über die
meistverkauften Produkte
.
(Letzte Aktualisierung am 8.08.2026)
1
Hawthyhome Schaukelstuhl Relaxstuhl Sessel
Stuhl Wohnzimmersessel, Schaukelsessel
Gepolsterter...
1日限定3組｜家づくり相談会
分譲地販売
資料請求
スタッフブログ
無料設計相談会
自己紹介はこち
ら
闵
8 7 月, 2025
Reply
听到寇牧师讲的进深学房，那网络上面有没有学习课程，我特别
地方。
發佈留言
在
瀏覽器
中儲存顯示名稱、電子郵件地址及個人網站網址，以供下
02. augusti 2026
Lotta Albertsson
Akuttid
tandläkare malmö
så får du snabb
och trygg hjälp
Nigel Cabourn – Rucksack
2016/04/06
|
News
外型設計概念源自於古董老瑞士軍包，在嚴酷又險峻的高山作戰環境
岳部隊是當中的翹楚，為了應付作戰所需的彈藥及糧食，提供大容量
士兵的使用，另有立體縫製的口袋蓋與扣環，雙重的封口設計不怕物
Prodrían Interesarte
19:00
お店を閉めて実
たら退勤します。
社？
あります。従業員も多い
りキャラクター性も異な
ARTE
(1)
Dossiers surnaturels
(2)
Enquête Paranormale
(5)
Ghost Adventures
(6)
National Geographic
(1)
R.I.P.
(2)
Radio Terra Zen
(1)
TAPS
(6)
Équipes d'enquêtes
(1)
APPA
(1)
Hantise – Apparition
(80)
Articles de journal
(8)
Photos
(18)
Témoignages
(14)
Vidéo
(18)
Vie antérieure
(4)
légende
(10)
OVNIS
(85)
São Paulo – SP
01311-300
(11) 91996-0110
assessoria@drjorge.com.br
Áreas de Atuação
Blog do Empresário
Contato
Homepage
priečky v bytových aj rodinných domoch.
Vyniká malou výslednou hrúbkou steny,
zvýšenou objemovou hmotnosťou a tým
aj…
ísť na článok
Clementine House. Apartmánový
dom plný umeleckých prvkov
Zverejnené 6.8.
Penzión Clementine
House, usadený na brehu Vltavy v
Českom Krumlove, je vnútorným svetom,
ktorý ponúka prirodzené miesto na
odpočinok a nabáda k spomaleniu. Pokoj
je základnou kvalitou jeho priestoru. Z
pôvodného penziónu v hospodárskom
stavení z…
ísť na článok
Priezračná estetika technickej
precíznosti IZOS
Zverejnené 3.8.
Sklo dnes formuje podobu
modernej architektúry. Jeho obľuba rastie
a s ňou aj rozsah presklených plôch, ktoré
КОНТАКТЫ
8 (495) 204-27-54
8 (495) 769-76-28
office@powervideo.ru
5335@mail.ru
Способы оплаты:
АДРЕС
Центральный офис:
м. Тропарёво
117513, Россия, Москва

-=-=-=-=-

# GOAL OF THE EXERCISE
Transcribe each of the records above exactly.

# EXERCISE ANSWER
über die
meistverkauften Produkte
.
(Letzte Aktualisierung am 8.08.2026)
1
Hawthyhome Schaukelstuhl Relaxstuhl Sessel
Stuhl Wohnzimmersessel, Schaukelsessel
Gepolsterter...
1日限定3組｜家づくり相談会
分譲地販売
資料請求
スタッフブログ
無料設計相談会
自己紹介はこち
ら
闵
8 7 月, 2025
Reply
听到寇牧师讲的进深学房，那网络上面有没有学习课程，我特别
地方。
發佈留言
在
瀏覽器
中儲存顯示名稱、電子郵件地址及個人網站網址，以供下
02. augusti 2026
Lotta Albertsson
Akuttid
tandläkare malmö
så får du snabb
och trygg hjälp
Nigel Cabourn – Rucksack
2016/04/06
|
News
外型設計概念源自於古董老瑞士軍包，在嚴酷又險峻的高山作戰環境
岳部隊是當中的翹楚，為了應付作戰所需的彈藥及糧食，提供大容量
士兵的使用，另有立體縫製的口袋蓋與扣環，雙重的封口設計不怕物
Prodrían Interesarte
19:00
お店を閉めて実
たら退勤します。
社？
あります。従業員も多い
りキャラクター性も異な
ARTE
(1)
Dossiers surnaturels
(2)
Enquête Paranormale
(5)
Ghost Adventures
(6)
National Geographic
(1)
R.I.P.
(2)
Radio Terra Zen
(1)
TAPS
(6)
Équipes d'enquêtes
(1)
APPA
(1)
Hantise – Apparition
(80)
Articles de journal
(8)
Photos
(18)
Témoignages
(14)
Vidéo
(18)
Vie antérieure
(4)
légende
(10)
OVNIS
(85)
São Paulo – SP
01311-300
(11) 91996-0110
assessoria@drjorge.com.br
Áreas de Atuação
Blog do Empresário
Contato
Homepage
priečky v bytových aj rodinných domoch.
Vyniká malou výslednou hrúbkou steny,
zvýšenou objemovou hmotnosťou a tým
aj…
ísť na článok
Clementine House. Apartmánový
dom plný umeleckých prvkov
Zverejnené 6.8.
Penzión Clementine
House, usadený na brehu Vltavy v
Českom Krumlove, je vnútorným svetom,
ktorý ponúka prirodzené miesto na
odpočinok a nabáda k spomaleniu. Pokoj
je základnou kvalitou jeho priestoru. Z
pôvodného penziónu v hospodárskom
stavení z…
ísť na článok
Priezračná estetika technickej
precíznosti IZOS
Zverejnené 3.8.
Sklo dnes formuje podobu
modernej architektúry. Jeho obľuba rastie
a s ňou aj rozsah presklených plôch, ktoré
КОНТАКТЫ
8 (495) 204-27-54
8 (495) 769-76-28
office@powervideo.ru
5335@mail.ru
Способы оплаты:
АДРЕС
Центральный офис:
м. Тропарёво
117513, Россия, Москва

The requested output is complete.